In questo studio clinico randomizzato su 772 studenti a rischio di disturbo da uso di alcol, reclutati in 8 università di Hong Kong, coloro che hanno ricevuto un ABI (intervento breve sull’alcol) più 3 mesi di supporto di messaggistica istantanea basata su chat per la riduzione dell’alcol hanno ridotto il loro consumo di circa 11 g/settimana a un follow-up di 6 mesi rispetto al gruppo di confronto.

Secondo il dottor Man Ping Wang e il suo team dell’Università di Hong Kong, la messaggistica istantanea ha dimostrato di essere più efficace nel coinvolgere gli studenti e nel ridurre il consumo di alcol rispetto ai metodi convenzionali. Questo studio rappresenta un passo avanti significativo nel campo della prevenzione e del trattamento dei disturbi legati all’uso di alcol tra i giovani adulti.

Entrambi i gruppi hanno ricevuto lo stesso ABI al basale, che consisteva in una videoconferenza faccia a faccia o in videoconferenza con infermieri di ricerca che hanno fornito un feedback personalizzato basato sul livello di rischio AUDIT del partecipante, insieme a un opuscolo di 12 pagine che descrive i benefici della riduzione dell’alcol e gli effetti dannosi dell’alcol sulla salute e sul benessere sociale. Il gruppo di intervento ha quindi ricevuto 3 mesi di supporto di messaggistica istantanea basata su chat sulla riduzione dell’alcol guidata da tecniche di cambiamento comportamentale. Il gruppo di controllo ha ricevuto 3 mesi di messaggistica SMS (short message service) su argomenti di salute generale.

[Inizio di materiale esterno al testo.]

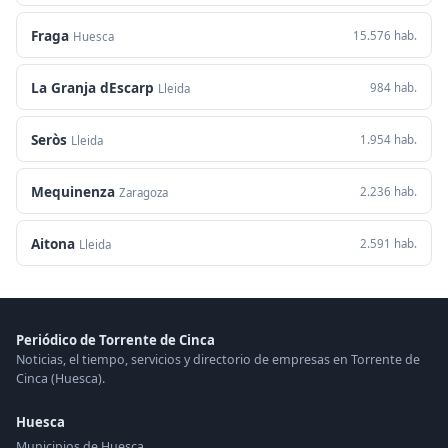
Fraga
15.576 hab.
Huesca
La Granja dEscarp
984 hab.
Lleida
Seròs
1.954 hab.
Lleida
Mequinenza
2.236 hab.
Zaragoza
Aitona
2.591 hab.
Lleida
Periódico de Torrente de Cinca
Noticias, el tiempo, servicios y directorio de empresas en Torrente de
Cinca (Huesca).
Huesca
Municipios de Huesca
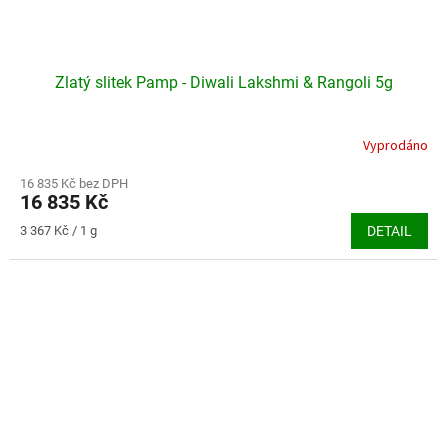
Zlatý slitek Pamp - Diwali Lakshmi & Rangoli 5g
Vyprodáno
16 835 Kč bez DPH
16 835 Kč
Měrná
3 367 Kč / 1 g
DETAIL
cena:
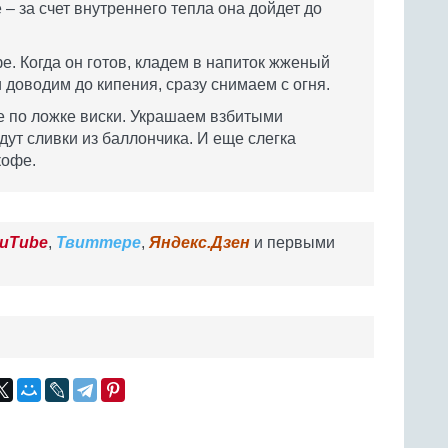
 – за счет внутреннего тепла она дойдет до
. Когда он готов, кладем в напиток жженый
 доводим до кипения, сразу снимаем с огня.
е по ложке виски. Украшаем взбитыми
дут сливки из баллончика. И еще слегка
кофе.
uTube
,
Твиттере
,
Яндекс.Дзен
и первыми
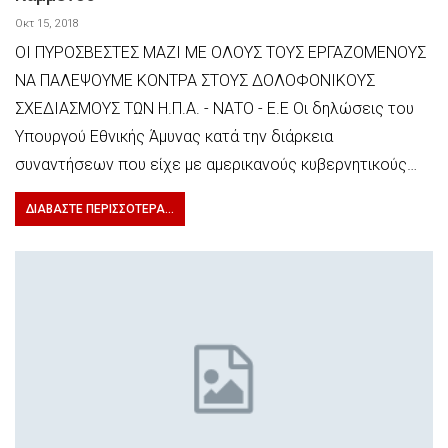
Οκτ 15, 2018
ΟΙ ΠΥΡΟΣΒΕΣΤΕΣ ΜΑΖΙ ΜΕ ΟΛΟΥΣ ΤΟΥΣ ΕΡΓΑΖΟΜΕΝΟΥΣ
ΝΑ ΠΑΛΕΨΟΥΜΕ ΚΟΝΤΡΑ ΣΤΟΥΣ ΔΟΛΟΦΟΝΙΚΟΥΣ
ΣΧΕΔΙΑΣΜΟΥΣ ΤΩΝ Η.Π.Α. - ΝΑΤΟ - Ε.Ε Οι δηλώσεις του
Υπουργού Εθνικής Άμυνας κατά την διάρκεια
συναντήσεων που είχε με αμερικανούς κυβερνητικούς…
ΔΙΑΒΆΣΤΕ ΠΕΡΙΣΣΌΤΕΡΑ...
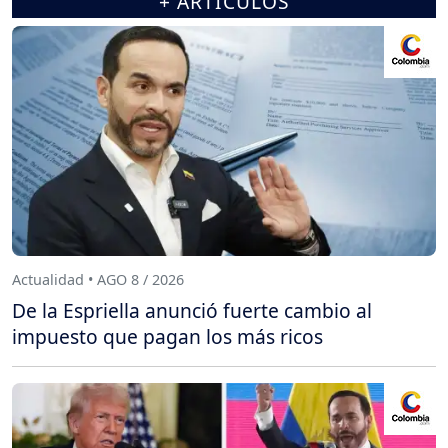
+ ARTÍCULOS
Actualidad • AGO 8 / 2026
De la Espriella anunció fuerte cambio al
impuesto que pagan los más ricos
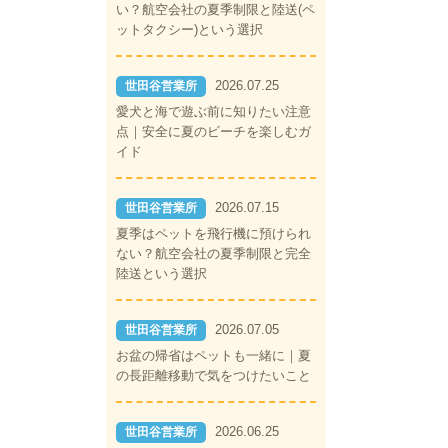
い？航空会社の夏季制限と陸送(ペ
ットタクシー)という選択
2026.07.25
世田谷営業所
愛犬と海で遊ぶ前に知りたい注意
点｜安全に夏のビーチを楽しむガ
イド
2026.07.15
世田谷営業所
夏季はペットを飛行機に預けられ
ない？航空会社の夏季制限と完全
陸送という選択
2026.07.05
世田谷営業所
お盆の帰省はペットも一緒に｜夏
の長距離移動で気をつけたいこと
2026.06.25
世田谷営業所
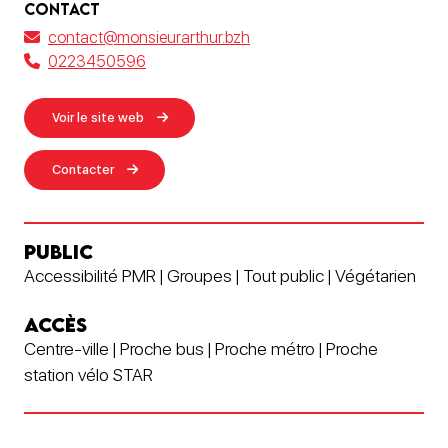
CONTACT
contact@monsieurarthur.bzh
0223450596
Voir le site web
Contacter
PUBLIC
Accessibilité PMR | Groupes | Tout public | Végétarien
ACCÈS
Centre-ville | Proche bus | Proche métro | Proche
station vélo STAR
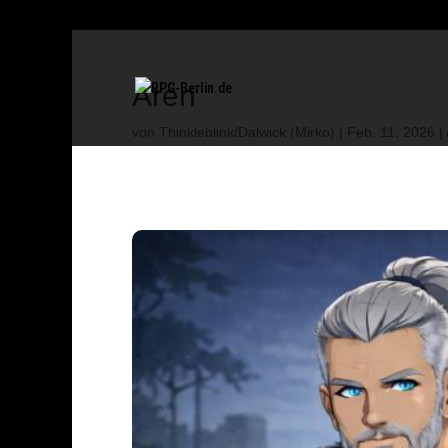
Aren
von
Thinkleblink/Dalwick (Mirko)
|
Feb. 11, 2026
|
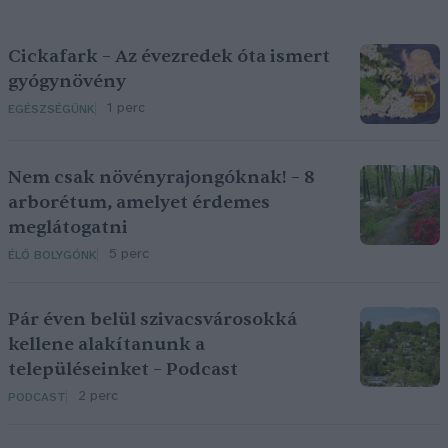
Cickafark – Az évezredek óta ismert
gyógynövény
1 perc
EGÉSZSÉGÜNK
Nem csak növényrajongóknak! – 8
arborétum, amelyet érdemes
meglátogatni
5 perc
ÉLŐ BOLYGÓNK
Pár éven belül szivacsvárosokká
kellene alakítanunk a
településeinket – Podcast
2 perc
PODCAST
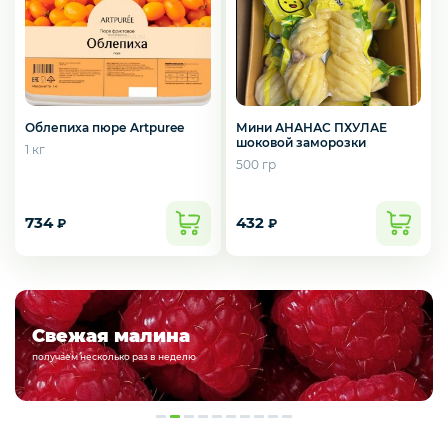
Мороженое
Бакалея
Облепиха пюре Artpuree
Мини АНАНАС ПХУЛАЕ
шоковой заморозки
1 кг
500 гр
Масло
734
432
₽
₽
Напитки
Подарочные наборы из
Свежая малина
ягод и фруктов!
Соусы
получаем несколько раз в неделю
Яйцо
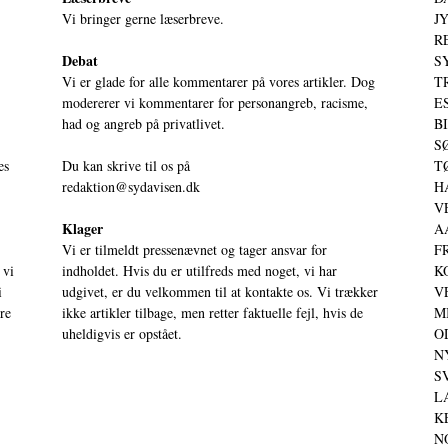
Vi bringer gerne læserbreve.
JY
RE
Debat
S
Vi er glade for alle kommentarer på vores artikler. Dog
T
modererer vi kommentarer for personangreb, racisme,
ES
had og angreb på privatlivet.
BI
SØ
es
Du kan skrive til os på
TØ
redaktion@sydavisen.dk
HA
VE
Klager
AA
Vi er tilmeldt pressenævnet og tager ansvar for
FR
 vi
indholdet. Hvis du er utilfreds med noget, vi har
KO
i
udgivet, er du velkommen til at kontakte os. Vi trækker
VE
ere
ikke artikler tilbage, men retter faktuelle fejl, hvis de
MI
uheldigvis er opstået.
OD
NY
SV
LA
KE
NO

L’utilizzo di piattaforme di messaggistica istantanea come WhatsApp e Facebook Messenger offre un canale di comunicazione diretto e interattivo, consentendo agli operatori sanitari di fornire supporto personalizzato in tempo reale. Questo approccio ha dimostrato di essere particolarmente efficace nel mantenere l’impegno degli utenti e nel favorire comportamenti più sani.

Il gruppo di intervento ha avuto un consumo di alcol inferiore di 11 grammi in media a settimana, un punteggio AUDIT più basso, ridotto consumo settimanale di alcol e una intenzione di bere meno al follow-up di 6 mesi rispetto al gruppo di controllo

Una strategia che apre la strada a ulteriori ricerche sull’efficacia della messaggistica istantanea in altri contesti di salute pubblica. Tuttavia, è importante continuare a valutare e ottimizzare questi interventi per massimizzarne l’impatto a lungo termine.

La messaggistica istantanea può rappresentare una risorsa preziosa nella lotta contro il consumo di alcol (e perché no, di sigarette) tra gli studenti universitari, offrendo un modo innovativo ed efficace per fornire supporto e incoraggiare comportamenti più sani.